About 41.01% of the genome assembly was estimated to be repetitive sequences, a value similar to those in the panda and dog, and LINEs occupied the largest percentage (25.02%) of repeat regions (Table S5). Using a combination of de novo prediction and homologous prediction, we found a total of 18,304 protein-coding genes (Table 1); of these, a total of 17,814 (97.32%) genes were found to have functional annotation in at least one of the databases mentioned above (Table S6). We compared our gene set with those from other species with respect to average gene length, average CDS length, average exon number, average exon length, and average intron length; all results were comparable to those from other species (Table S7). The BUSCO results also indicated the completeness of our gene set, with a BUSCO value of 95.4% (complete = 95.4%, single = 94.0%, duplicated = 1.4%, fragmented = 2.6%, missed = 2.0%, genes = 4,104).
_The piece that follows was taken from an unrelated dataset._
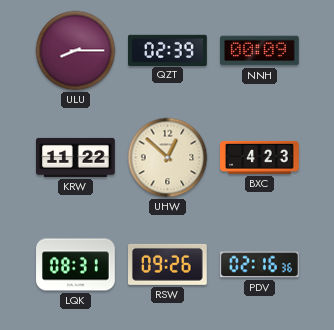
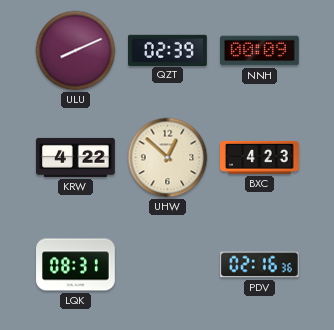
ULU: 8:15 -> 8:11
KRW: 11:22 -> 4:22
RSW: 09:26 -> none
We compared the gene sets of the Tibetan black bear, panda, polar bear, and brown bear and identified a total of 18,927 gene families. Within them, we found 460 species-specific genes in the Tibetan black bear, which was similar to the numbers in other bear species (Figure 1D). Using 5,229 1:1 orthologous genes between nine species, we reconstructed their phylogenetic relationships (Figure 1E). The Tibetan black bear was found to be an outgroup relative to the American black bear, the brown bear, and the polar bear, indicating a paraphyletic relationship for the black bear species, which is in concordance with a previous study (Kumar et al., 2017). The divergence time between the Tibetan black bear and the common ancestor of the polar bear, brown bear, and American black bear was estimated to take place at 9.27 million years ago (Figure 1E). Here, we found that the population history of the polar bear and American black bear was consistent with the previous research (Miller et al., 2012). Interestingly, we found that Tibetan black bear once experienced a significant population growth compared to other bear species after 100,000 years ago (Figure 1F).

Materials and Methods

Sample Collection, Library Construction, and Sequencing

We obtained muscle samples from a naturally dying female Tibetan black bear in the Lang county of Tibet, which has an average elevation of about 3,000 m, in 2018. The samples were thoroughly ground, and high molecular weight DNA was isolated using a RecoverEase DNA Isolation Kit (Agilent, PN 720203, San Clara, USA) with minor modifications to the manufacturer's protocol. We then followed the standard process for construction of a Chromium library. The 150 bp pair-end DNA nanospheres used for sequencing were prepared according to a previously published protocol (Drmanac et al., 2010), and the standard cyclic amplification procedure was performed on a NovaSeq 6000. The final raw sequencing file was converted to fastq format using the Supernova v2.0.0 software package (Weisenfeld et al., 2017) with default parameters for subsequent analysis (Figure S1).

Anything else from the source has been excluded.